Nomade Orquestra return from the stratosphere via Brazil with their second offering: Entremundos (Between Worlds). Gazing outward through a kaleidoscope from the heart of Sao Paulo’s jazz scene, the collective consciousness of the ten-man orquestra has dreamt up an adventurous amalgam of earth’s most far reaching musical cultures. Recorded at Red Bull Studios, Sao Paulo, Entremundos is like a cosmic musical playground where Ethio-jazz, Indian classical and Oriental sounds dance around Afro-Brazilian roots rhythms and Northern hemisphere jazz, funk, soul, library music and hip-hop influences. The sheer vastness of the album is astounding, Nomade Orquestra have quite literally conquered the world in sound.
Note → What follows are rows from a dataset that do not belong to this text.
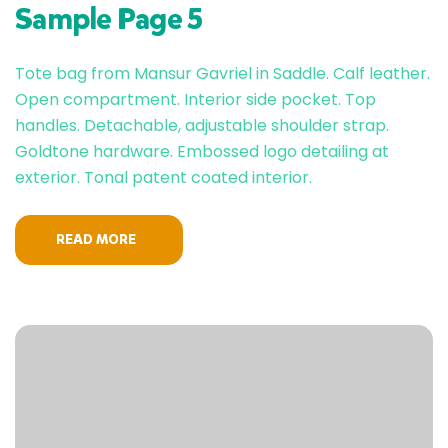
Sample Page 5
Tote bag from Mansur Gavriel in Saddle. Calf leather.
Open compartment. Interior side pocket. Top
handles. Detachable, adjustable shoulder strap.
Goldtone hardware. Embossed logo detailing at
exterior. Tonal patent coated interior.
READ MORE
Nomade Orquestra are some the most accomplished musicians in their city. They’re also avid record collectors, citing the coming-together of their expansive musical knowledges as key to their unique sound. Album opener ‘Jardim de Zaira’ - a tribute to the neighbourhood on the outskirts of the famous ABC region, where the band meet and rehearse - hosts a playful unison of vibraphone, guitar, horns and keyboards reminiscent of Stereolab’s funkiest late ‘90s output. ‘Felag Mengu’ lies somewhere between the groovy, brooding ethio-jazz of Mulatu Astatke and Tinariwen’s hazy desert Rock, and ‘Olho do Tempo’ is another enchanting incarnation of the band’s impossible to define brand of global roots music. The album’s wildest moment comes from the roaring off-road, big-band joy-ride ‘Rinoceronte Blues’ with hill-billy harmonica, soulful organ stabs and soaring horn arrangements further highlighting the depths of Nomade Orquestra’s endless span of influences.
With Gilles Peterson singing their praise and rave reviews from the likes of Wax Poetics, Record Collector and Songlines, last year, Nomade Orquestra’s self-titled debut album launched them from humble beginnings to international recognition.